◆ Study material
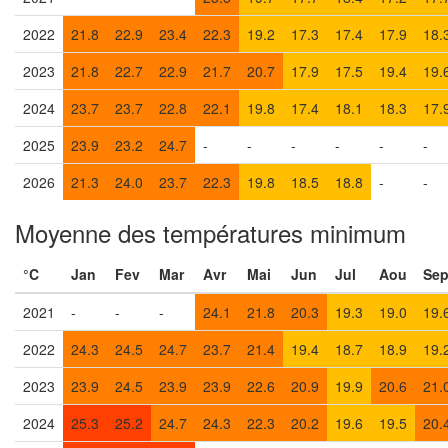
2022
21.8
22.9
23.4
22.3
19.2
17.3
17.4
17.9
18.
2023
21.8
22.7
22.9
21.7
20.7
17.9
17.5
19.4
19.
2024
23.7
23.7
22.8
22.1
19.8
17.4
18.1
18.3
17.
2025
23.9
23.2
24.7
-
-
-
-
-
-
2026
21.3
24.0
23.7
22.3
19.8
18.5
18.8
-
-
Moyenne des températures minimum
°C
Jan
Fev
Mar
Avr
Mai
Jun
Jul
Aou
Se
2021
-
-
-
24.1
21.8
20.3
19.3
19.0
19.
2022
24.3
24.5
24.7
23.7
21.4
19.4
18.7
18.9
19.
2023
23.9
24.5
23.9
23.9
22.6
20.9
19.9
20.6
21.
2024
25.3
25.2
24.7
24.3
22.3
20.2
19.6
19.5
20.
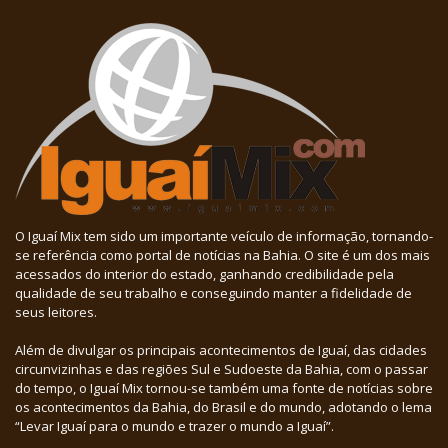
O Iguaí Mix tem sido um importante veículo de informação, tornando-
se referência como portal de notícias na Bahia. O site é um dos mais
acessados do interior do estado, ganhando credibilidade pela
qualidade de seu trabalho e conseguindo manter a fidelidade de
seus leitores.
Além de divulgar os principais acontecimentos de Iguaí, das cidades
circunvizinhas e das regiões Sul e Sudoeste da Bahia, com o passar
do tempo, o Iguaí Mix tornou-se também uma fonte de notícias sobre
os acontecimentos da Bahia, do Brasil e do mundo, adotando o lema
“Levar Iguaí para o mundo e trazer o mundo a Iguaí”.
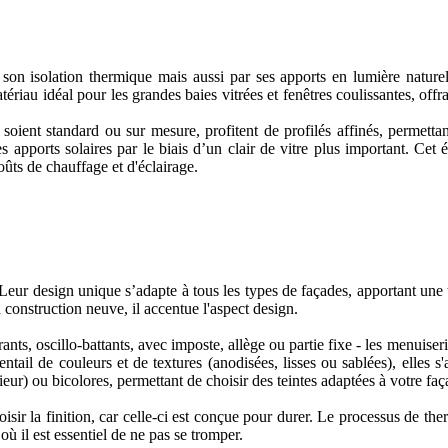
 son isolation thermique mais aussi par ses apports en lumière nature
atériau idéal pour les grandes baies vitrées et fenêtres coulissantes, offr
 soient standard ou sur mesure, profitent de profilés affinés, permett
s apports solaires par le biais d’un clair de vitre plus important. Cet é
oûts de chauffage et d'éclairage.
 Leur design unique s’adapte à tous les types de façades, apportant une
 construction neuve, il accentue l'aspect design.
ts, oscillo-battants, avec imposte, allège ou partie fixe - les menuise
ail de couleurs et de textures (anodisées, lisses ou sablées), elles s'
ieur) ou bicolores, permettant de choisir des teintes adaptées à votre faça
choisir la finition, car celle-ci est conçue pour durer. Le processus de
ù il est essentiel de ne pas se tromper.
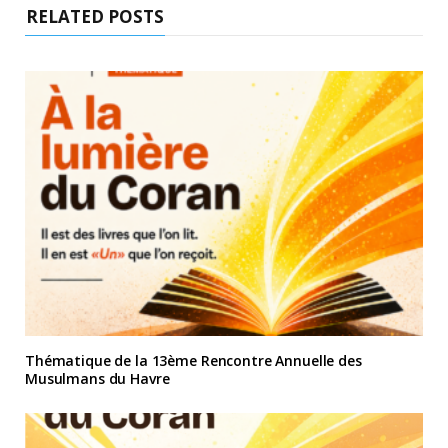
RELATED POSTS
Thématique de la 13ème Rencontre Annuelle des
Musulmans du Havre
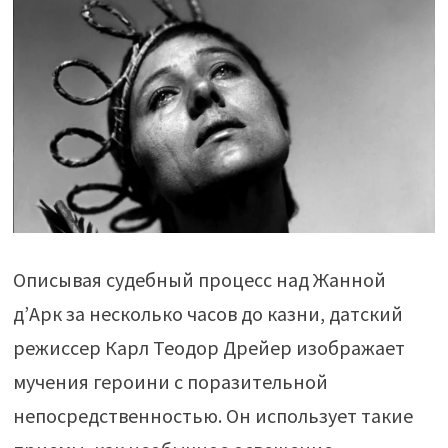
Описывая судебный процесс над Жанной
д’Арк за несколько часов до казни, датский
режиссер Карл Теодор Дрейер изображает
мучения героини с поразительной
непосредственностью. Он использует такие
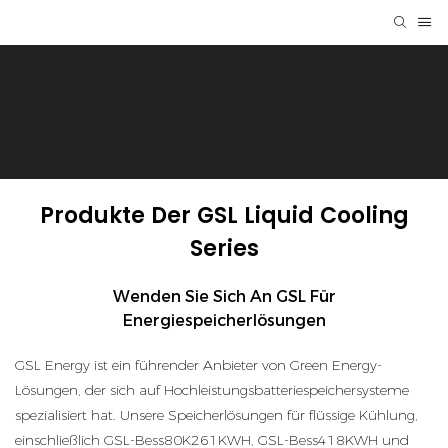
Produkte Der GSL Liquid Cooling
Series
Wenden Sie Sich An GSL Für
Energiespeicherlösungen
GSL Energy ist ein führender Anbieter von Green Energy-
Lösungen, der sich auf Hochleistungsbatteriespeichersysteme
spezialisiert hat. Unsere Speicherlösungen für flüssige Kühlung,
einschließlich GSL-Bess80K261KWH, GSL-Bess418KWH und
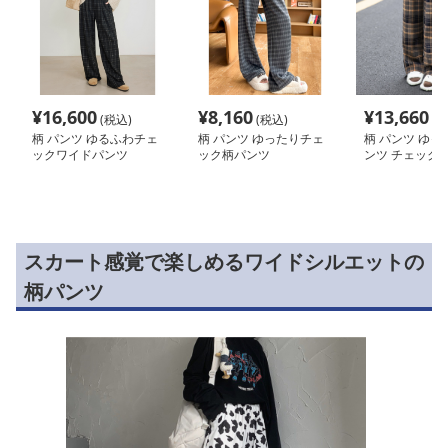
¥
16,600
¥
8,160
¥
13,660
(税込)
(税込)
(税
柄 パンツ ゆるふわチェ
柄 パンツ ゆったりチェ
柄 パンツ ゆっ
ックワイドパンツ
ック柄パンツ
ンツ チェック 
スカート感覚で楽しめるワイドシルエットの
柄パンツ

◆ Exercise objective
The copy you produce must match the entries above exactly, except that it has no pictures.

◆ Answer for this exercise
2022
21.8
22.9
23.4
22.3
19.2
17.3
17.4
17.9
18.
2023
21.8
22.7
22.9
21.7
20.7
17.9
17.5
19.4
19.
2024
23.7
23.7
22.8
22.1
19.8
17.4
18.1
18.3
17.
2025
23.9
23.2
24.7
-
-
-
-
-
-
2026
21.3
24.0
23.7
22.3
19.8
18.5
18.8
-
-
Moyenne des températures minimum
°C
Jan
Fev
Mar
Avr
Mai
Jun
Jul
Aou
Se
2021
-
-
-
24.1
21.8
20.3
19.3
19.0
19.
2022
24.3
24.5
24.7
23.7
21.4
19.4
18.7
18.9
19.
2023
23.9
24.5
23.9
23.9
22.6
20.9
19.9
20.6
21.
2024
25.3
25.2
24.7
24.3
22.3
20.2
19.6
19.5
20.
O Iguaí Mix tem sido um importante veículo de informação, tornando-
se referência como portal de notícias na Bahia. O site é um dos mais
acessados do interior do estado, ganhando credibilidade pela
qualidade de seu trabalho e conseguindo manter a fidelidade de
seus leitores.
Além de divulgar os principais acontecimentos de Iguaí, das cidades
circunvizinhas e das regiões Sul e Sudoeste da Bahia, com o passar
do tempo, o Iguaí Mix tornou-se também uma fonte de notícias sobre
os acontecimentos da Bahia, do Brasil e do mundo, adotando o lema
“Levar Iguaí para o mundo e trazer o mundo a Iguaí”.
 son isolation thermique mais aussi par ses apports en lumière nature
atériau idéal pour les grandes baies vitrées et fenêtres coulissantes, offr
 soient standard ou sur mesure, profitent de profilés affinés, permett
s apports solaires par le biais d’un clair de vitre plus important. Cet é
oûts de chauffage et d'éclairage.
 Leur design unique s’adapte à tous les types de façades, apportant une
 construction neuve, il accentue l'aspect design.
ts, oscillo-battants, avec imposte, allège ou partie fixe - les menuise
ail de couleurs et de textures (anodisées, lisses ou sablées), elles s'
ieur) ou bicolores, permettant de choisir des teintes adaptées à votre faça
choisir la finition, car celle-ci est conçue pour durer. Le processus de
ù il est essentiel de ne pas se tromper.
RELATED POSTS
Thématique de la 13ème Rencontre Annuelle des
Musulmans du Havre
Описывая судебный процесс над Жанной
д’Арк за несколько часов до казни, датский
режиссер Карл Теодор Дрейер изображает
мучения героини с поразительной
непосредственностью. Он использует такие
Produkte Der GSL Liquid Cooling
Series
Wenden Sie Sich An GSL Für
Energiespeicherlösungen
GSL Energy ist ein führender Anbieter von Green Energy-
Lösungen, der sich auf Hochleistungsbatteriespeichersysteme
spezialisiert hat. Unsere Speicherlösungen für flüssige Kühlung,
einschließlich GSL-Bess80K261KWH, GSL-Bess418KWH und
¥
16,600
¥
8,160
¥
13,660
(税込)
(税込)
(税
柄 パンツ ゆるふわチェ
柄 パンツ ゆったりチェ
柄 パンツ ゆっ
ックワイドパンツ
ック柄パンツ
ンツ チェック 
スカート感覚で楽しめるワイドシルエットの
柄パンツ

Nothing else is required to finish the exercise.